あたしは初めての体験をその日の夜にする事になる。 家に帰って眠ろうとすると、隆とのエッチな事を思い出してちっとも眠れなかった。 あの何とも言えないくすぐったい快感。 当時女が濡れる事も知らなかった発展途上のあたしは、ジュンと切なそうに蜜を滴らせながら隆を求めるアソコを、どうやって宥めすかせばいいのかわからず途方にくれていた。 「だめだ。眠れない」 こうなったらマッサージでもして体を解してからもう一度寝ようと思い、あたしは押し入れに潜り込んだ。 「あった」 押入の中から発見されたマッサージ器。 スイッチを入れて、肩や手の平などに押し当てると、快感で体の力が抜けてくる。 なぜそれを思いついたか知らないけれど。 あたしはつい先ほどあたしに触れた隆を想像しつつ、おそるおそる服の上からそっと股間の一番の膨らみに押し当ててみた。 「あっ…やだっ、何コレ?」」 ビリビリとした快感が、何も知らないあたしを乱暴に貫いて、あたしはクタッと果てた。 それからこのマッサージ機を『たかし』と名付け、毎日毎日むさぼるように、「たかし」とペイッティングをし続けた。 その事に何の抵抗もなかった。 だって『たかし』は『隆』だったから。 『たかし』とする時は、いつも大好きな隆の声と指とペニスを想像しながらイッた。 バイトに忙しかった隆とのデートは毎週一度だけだったけど、あたしは全然寂しくなかった。 家に帰れば隆の魂の欠片が入った『たかし』がいつでも遊んでくれるから。
女の子は、男よりも性欲が深いような気がする。 どこまでも湿っていて、全てを沈めてしまう沼のように、快楽に際限がない。 女の子は、ただひとりの好きな人を想像しながらするから気持ち良いのだ。 だからあたしは『たかし』以外と遊ぶ気はならなかったのである。 もし『たかし』が壊れかけていてあたしを傷つけたとしても、あたしは『たかし』じゃないとイヤだった。 『たかし』じゃないと安心して体を預けられないのだ。 バカだけど。 不器用かもしれないけど。 それが愛ってもんでしょう?

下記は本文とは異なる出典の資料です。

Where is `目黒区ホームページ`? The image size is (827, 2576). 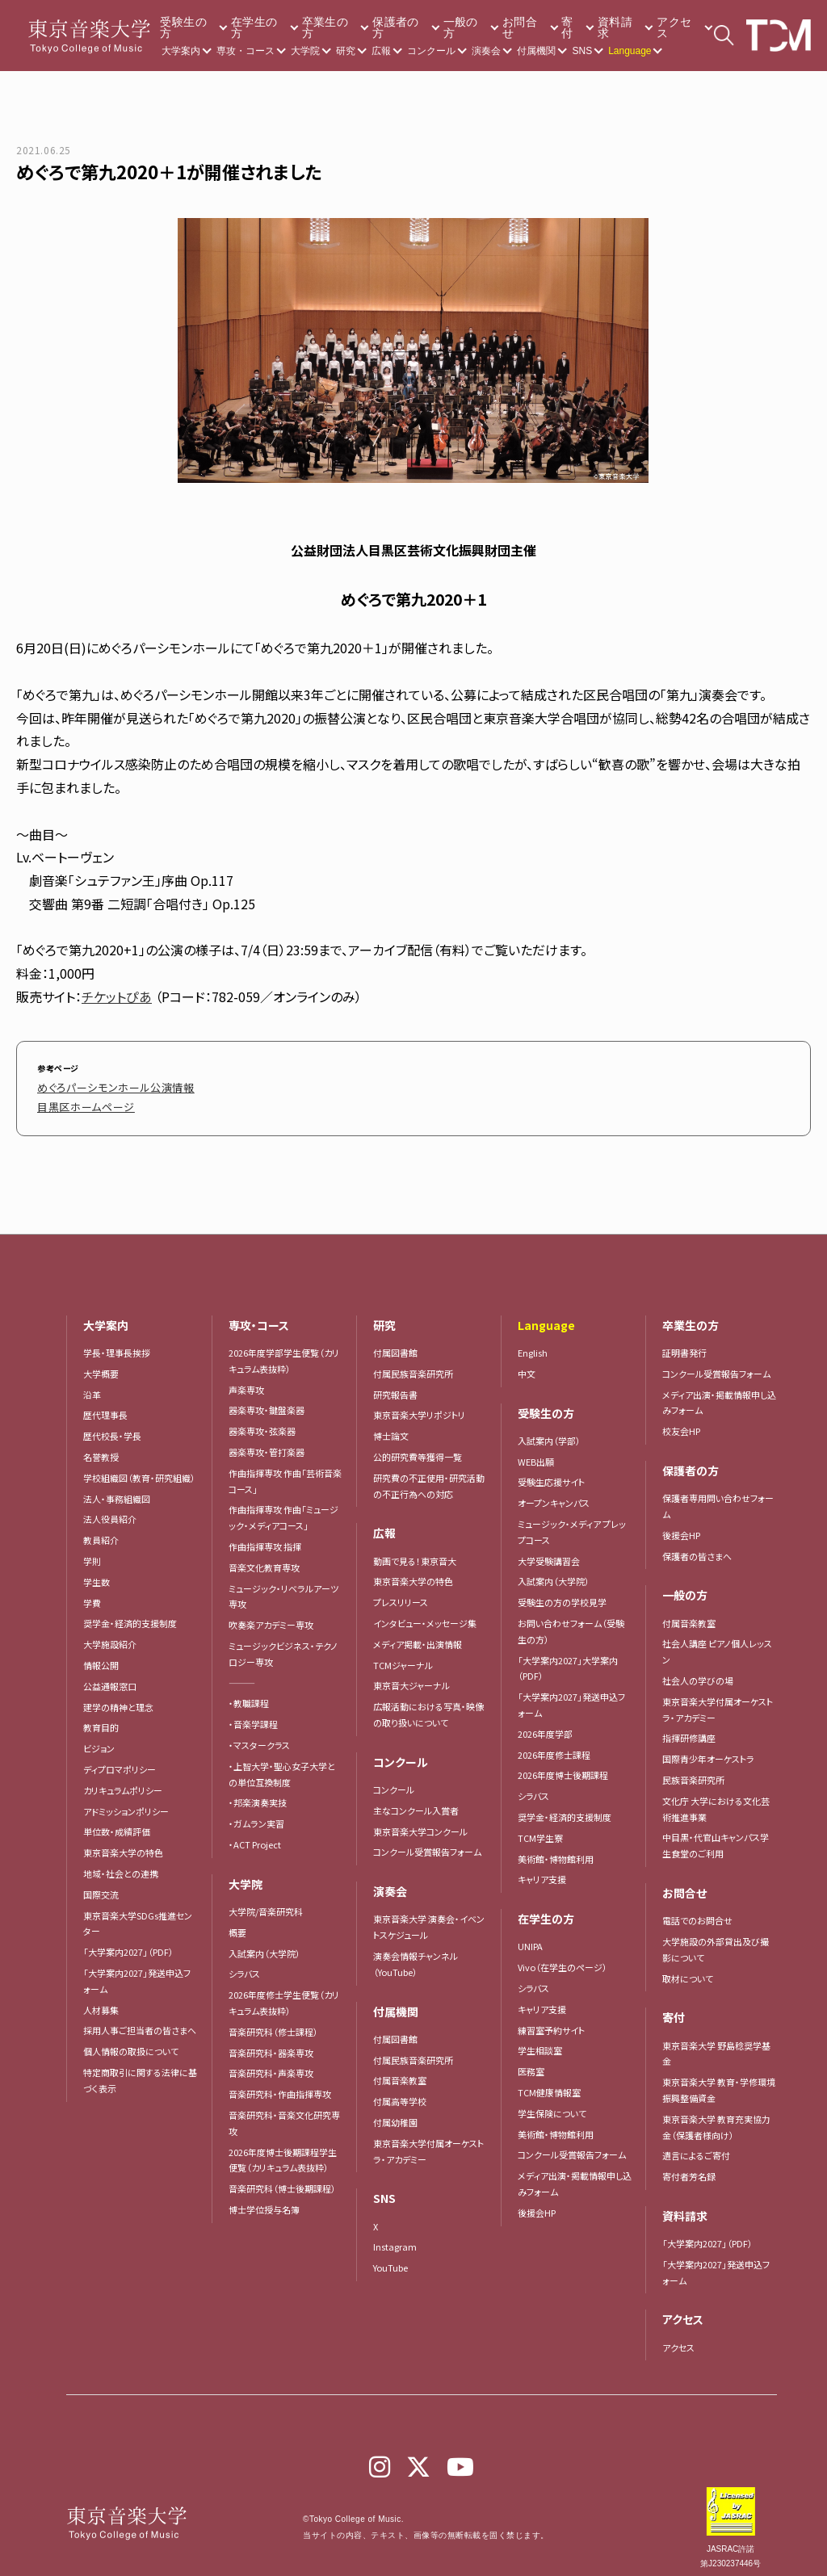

でも隆と別れて、『たかし』もいなくなった今、あたしは自分の性欲を持て余し、途方にくれた。 自分の手で慰めてみたりもしたけど、どうしても気分が乗り切らなくて、空腹を抱えたままの獣のような、何とも言えない居心地の悪さを覚えた。
ああ。ヤリてー。 あたしは中学生男子のように、布団の上に大の字になってみる。 今この瞬間に、たまらなくエッチな事がしたいのだ。 喉が渇くみたいに。 お腹がすくみたいに。 おしっこやうんちがしたくなるみたいに。 家猫のようだったあたしは、『たかし』が死んでしまってから、あたしは自分の変化に戸惑った。 本当は隆としかしたくない。 でも『隆』も『たかし』もいないのだ。 だったら選択肢はふたつ。 空腹に耐えかねた獣のように、恥じも外聞もなく他の餌を探す事にするか、悲劇のヒロインみたいに大人しく餓死するのか。 こんな飢餓をかかえたままじゃ、あたしはもう部屋に篭城してはいられない。 快楽と言う名の餌を求めて。 この優しくて残酷な檻から出なければ。 ずっと引きこもっていたあたしにしたら、久々にまともな思考になった。 それがヤルためであったとしても。 いや。ヤルだめだからこそ。 あたしは檻を抜け出す方へ気持ちを固めていった。